Journalists generally believe they're smarter than spell check. In fact, as of a few years ago, the J-School at the University of Maryland disabled spell check on all of its building's computers. Which means that a pocket of the D.C. Metro area probably enjoys unusually good dictionary sales.
For starters, spell check doesn't catch mistakes in areas like the contraction trinity -- your and you're, there, their and they're, were and we're. Let's not forget that it will never detect the always-hilarious but ultimately cringe-inducing public/pubic dichotomy (e.g, pubic servant, pubic comment period, public lice).

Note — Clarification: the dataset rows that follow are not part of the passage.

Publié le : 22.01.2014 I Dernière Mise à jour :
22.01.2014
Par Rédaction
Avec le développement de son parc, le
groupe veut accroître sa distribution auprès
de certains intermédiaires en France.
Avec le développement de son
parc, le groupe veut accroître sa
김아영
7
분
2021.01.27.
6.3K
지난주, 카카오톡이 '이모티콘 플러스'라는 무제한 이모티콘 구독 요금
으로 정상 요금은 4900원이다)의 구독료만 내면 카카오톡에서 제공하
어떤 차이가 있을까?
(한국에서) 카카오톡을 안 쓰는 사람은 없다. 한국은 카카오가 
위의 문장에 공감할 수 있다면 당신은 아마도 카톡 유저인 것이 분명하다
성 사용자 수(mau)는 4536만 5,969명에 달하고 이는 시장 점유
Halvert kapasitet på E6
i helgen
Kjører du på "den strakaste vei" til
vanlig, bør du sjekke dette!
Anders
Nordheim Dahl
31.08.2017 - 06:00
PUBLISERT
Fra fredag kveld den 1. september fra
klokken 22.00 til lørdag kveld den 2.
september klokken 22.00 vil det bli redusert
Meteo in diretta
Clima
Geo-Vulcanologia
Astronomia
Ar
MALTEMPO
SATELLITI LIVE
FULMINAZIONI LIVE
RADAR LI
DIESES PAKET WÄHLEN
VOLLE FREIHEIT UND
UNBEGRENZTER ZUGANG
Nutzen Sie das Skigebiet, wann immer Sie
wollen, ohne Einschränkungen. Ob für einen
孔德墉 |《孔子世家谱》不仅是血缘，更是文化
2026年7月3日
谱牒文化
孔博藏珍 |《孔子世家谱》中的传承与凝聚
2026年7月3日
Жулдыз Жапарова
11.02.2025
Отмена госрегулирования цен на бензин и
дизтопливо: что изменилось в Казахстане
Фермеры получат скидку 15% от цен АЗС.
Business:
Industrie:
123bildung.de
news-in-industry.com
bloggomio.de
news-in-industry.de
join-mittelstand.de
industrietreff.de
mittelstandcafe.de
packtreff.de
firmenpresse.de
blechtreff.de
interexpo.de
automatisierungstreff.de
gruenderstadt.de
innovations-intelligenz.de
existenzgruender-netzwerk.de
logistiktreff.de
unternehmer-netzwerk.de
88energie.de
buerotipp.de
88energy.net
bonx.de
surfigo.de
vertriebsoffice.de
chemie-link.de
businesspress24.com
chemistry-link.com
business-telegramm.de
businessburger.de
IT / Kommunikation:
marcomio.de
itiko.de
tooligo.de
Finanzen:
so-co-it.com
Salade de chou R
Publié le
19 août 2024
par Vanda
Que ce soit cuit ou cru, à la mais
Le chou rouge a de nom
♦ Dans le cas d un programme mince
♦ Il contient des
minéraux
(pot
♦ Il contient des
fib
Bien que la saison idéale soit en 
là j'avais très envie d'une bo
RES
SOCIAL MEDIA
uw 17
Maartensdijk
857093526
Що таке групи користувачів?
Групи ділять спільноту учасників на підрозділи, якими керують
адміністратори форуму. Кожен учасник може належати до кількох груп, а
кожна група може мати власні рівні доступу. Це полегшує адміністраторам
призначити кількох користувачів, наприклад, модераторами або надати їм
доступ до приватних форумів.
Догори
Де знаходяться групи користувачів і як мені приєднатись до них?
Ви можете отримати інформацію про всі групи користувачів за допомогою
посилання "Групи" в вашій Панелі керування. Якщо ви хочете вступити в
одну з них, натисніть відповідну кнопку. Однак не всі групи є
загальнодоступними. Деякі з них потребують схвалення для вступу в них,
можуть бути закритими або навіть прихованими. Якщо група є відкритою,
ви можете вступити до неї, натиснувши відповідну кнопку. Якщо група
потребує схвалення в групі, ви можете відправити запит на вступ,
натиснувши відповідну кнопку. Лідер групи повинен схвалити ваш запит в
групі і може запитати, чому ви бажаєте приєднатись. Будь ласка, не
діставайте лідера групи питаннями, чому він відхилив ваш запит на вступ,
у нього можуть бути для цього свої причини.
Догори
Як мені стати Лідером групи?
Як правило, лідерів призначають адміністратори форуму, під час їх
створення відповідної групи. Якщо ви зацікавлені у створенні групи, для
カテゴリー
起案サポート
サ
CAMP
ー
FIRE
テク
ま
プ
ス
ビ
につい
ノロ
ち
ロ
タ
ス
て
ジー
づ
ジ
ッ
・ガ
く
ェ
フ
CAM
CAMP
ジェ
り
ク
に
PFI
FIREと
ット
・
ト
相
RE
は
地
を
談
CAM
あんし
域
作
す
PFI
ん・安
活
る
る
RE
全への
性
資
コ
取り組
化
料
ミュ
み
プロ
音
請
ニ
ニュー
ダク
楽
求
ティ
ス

And there are times when its suggested spellings are ridiculous. In one instance, an absent-minded editor ran spell check, approved all the suggested changes without paying attention and posted the story to the Web, and that's how a source with a name resembling "Kenny Cercetti" became "Query Crete."
Journalists cannot entrust their careers and reputations with Bill Gates' dictionary, which even after the presidential inauguration still told users Obama was misspelled but didn't have a problem with Osama.
In a way, journalists are on the front lines of keeping machines from taking over civilization. Skynet probably got started when people started letting computers spell for them, and within a few years the entire human race was enslaved.
Spell check further reinforces journalists' sense of intellect since in many word-processing programs, misspelled words get automatically underscored with red squiggly lines. Which is fine if using standard grammar and words. But journalists do not use standard grammar and words. Between technical language, people's names and odd locations, a reporter's first draft can be marked with so many red squiggles it can make it look like the computer screen was bleeding.
Journalists may not always get the story right but at at least their errors are spelled corrrectly.
-Penned by journalist Robert Salonga who has pried off the F7 button from his keyboard.